Gıda ve su sorununun dünya üzerinde pek çok ülkede yaşandığını ve yeterli önlemler alınmaz ise gelecek nesiller için olumsuz sonuçları olabileceğini belirten Kestelli, “Su azaldıkça gıda üretimi azalıyor, gıda üretimi azaldıkça da yaşam zorlaşıyor. Bu nedenle su ve gıda birbiriyle bağlantılı iki kavram. Birinin olmaması diğerini de olumsuz etkiliyor. Su, insanların refahı, enerji ve gıda üretimi, sağlıklı ekosistemler ve daha fazlası için hayati önem taşıyor. Bu nedenle hem daha çok gıda üretmek hem de su kaynaklarımızı etkin kullanmak için çareler aramak zorundayız. Dünyada tatlı suyun yüzde 72’si tarımda, yüzde 16’sı evlerde, yüzde 12’si de endüstride kullanılıyor. Ayrıca, tarım için küresel su talebinin, 2050 yılına kadar yüzde 35 artması bekleniyor. Bu veriler bize su ile gıdanın ne kadar birbiri ile bağlantılı olduğunu gösteriyor” diye konuştu.
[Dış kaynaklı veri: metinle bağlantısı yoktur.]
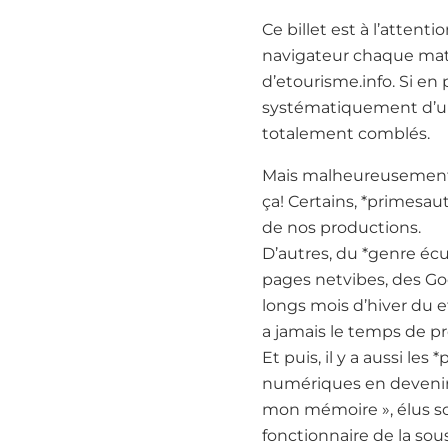
Ce billet est à l’attent
navigateur chaque mati
d’etourisme.info. Si en 
systématiquement d’un
totalement comblés.
Mais malheureusement, 
ça! Certains, *primesaut
de nos productions.
D’autres, du *genre éc
pages netvibes, des Goo
longs mois d’hiver du e
a jamais le temps de pr
Et puis, il y a aussi l
numériques en devenir
mon mémoire », élus so
fonctionnaire de la so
Bu sorunun tüm dünyanın birlikte mücadele ederek baş edebileceği bir süreç olduğunu ifade eden Kestelli, “Dünyanın en önemli tarım ve gıda üreticisi ülkelerinden birisiyiz. Ancak, son yıllarda biz de özellikle küresel iklim değişikliğinin neden olduğu kuraklığın etkisini yoğun bir şekilde hissediyoruz. Bu nedenle bir taraftan tarım ve gıda üretim sistemlerimizi sürdürülebilir hale getirmeliyiz, diğer taraftan da özellikle gıda ve su tüketiminde israfı önlemeliyiz. Tarımda teknoloji kullanımı bu anlamda büyük önem taşıyor. İTB olarak biz de bu alanda önemli çalışmalar yapıyoruz. Yakın zamanda faaliyete geçireceğimiz İzmir Tarım Teknoloji Merkezi’nde (İTTM) su başta olmak üzere doğal kaynaklarımızın korunması, gıda güvenliği ve güvencesinin sağlanması amacına yönelik önemli tarımsal teknolojilerin geliştirilmesine imkan sağlamayı amaçlıyoruz” dedi.